De início, faremos uma breve abordagem sobre o recurso de agravo interno. Na sequência, abordaremos o que o Superior Tribunal de Justiça (STJ) decidiu no julgamento do Tema Repetitivo n.º 1.306.
Vamos ao que interessa!
O agravo interno é uma espécie recursal prevista no Código de Processo Civil (CPC) em seus artigos 994, inciso III, e 1.021.
Essa espécie recursal tem cabimento “decisão proferida pelo relator”, conforme o caput do artigo 1.021. Portanto, o agravo interno só tem cabimento contra decisão monocrática.
Desse modo, a interposição deste recurso pressupõe que o processo esteja para julgamento em um órgão colegiado, uma vez que foi designado para um relator, o qual será responsável pela sua condução frente aos demais julgadores.
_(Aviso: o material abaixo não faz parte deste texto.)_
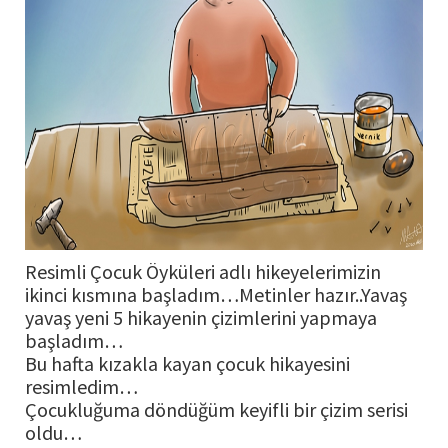
Resimli Çocuk Öyküleri adlı hikeyelerimizin
ikinci kısmına başladım…Metinler hazır..Yavaş
yavaş yeni 5 hikayenin çizimlerini yapmaya
başladım…
Bu hafta kızakla kayan çocuk hikayesini
resimledim…
Çocukluğuma döndüğüm keyifli bir çizim serisi
oldu…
Ocorre que, estando o processo com o relator, este pode proferir determinada decisão monocrática nele. Assim, se a parte não concordar com essa decisão monocrática, poderá recorrer valendo-se do recurso de agravo interno:
Art. 1.021. Contra decisão proferida pelo relator caberá agravo interno para o respectivo órgão colegiado, observadas, quanto ao processamento, as regras do regimento interno do tribunal.
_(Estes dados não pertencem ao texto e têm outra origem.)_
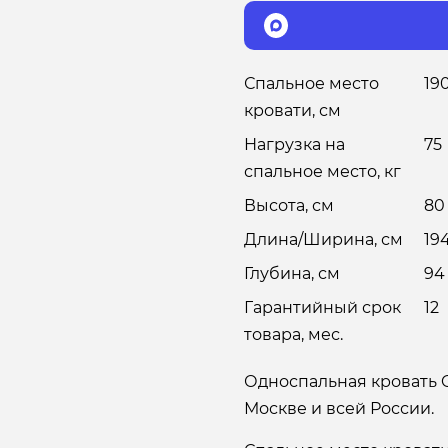
Спальное место
19
кровати, см
Нагрузка на
75
спальное место, кг
Высота, см
80
Длина/Ширина, см
19
Глубина, см
94
Гарантийный срок
12
товара, мес.
Односпальная кровать G
Москве и всей России.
O agravo interno será interposto por meio de petição nos autos do processo que corre perante o órgão colegiado, devendo o agravante impugnar especificamente os fundamentos da decisão agravada.
Ou seja, é necessário que demonstre de forma específica o motivo pelo qual aquela decisão deve ser modificada. Portanto, não basta que o agravante somente repita a petição ou o recurso anterior para que agora o órgão colegiado analise.
Isso porque, se era da competência do relator analisar determinada matéria, o colegiado somente intervirá quando houver a demonstração específica da razão pela qual a decisão não está correta.
O § 3º do artigo 1.021 do CPC é claro ao dizer que “É vedado ao relator limitar-se à reprodução dos fundamentos da decisão agravada para julgar improcedente o agravo interno”.
Portanto, da mesma forma que o agravante não pode reproduzir sua petição ou peça recursal, o relator também não pode simplesmente colar a decisão agravada e utilizá-la como fundamento para negar provimento ao agravo interno.
É necessário, então, que o relator elabore o Relatório e o Voto de maneira específica, levando em consideração o que foi decidido e os motivos específicos apresentados pelo agravante para a reforma da decisão anterior.
Embora não seja possível ao relator limitar-se à reprodução dos fundamentos da decisão agravada para julgar improcedente o agravo interno, muito se discute sobre a possibilidade de ele se referir à decisão anterior, mas de uma maneira que demonstre a análise dos fundamentos do recurso.
É o que a doutrina e a jurisprudência denominam de fundamentação por referência (per relationem ou por remissão).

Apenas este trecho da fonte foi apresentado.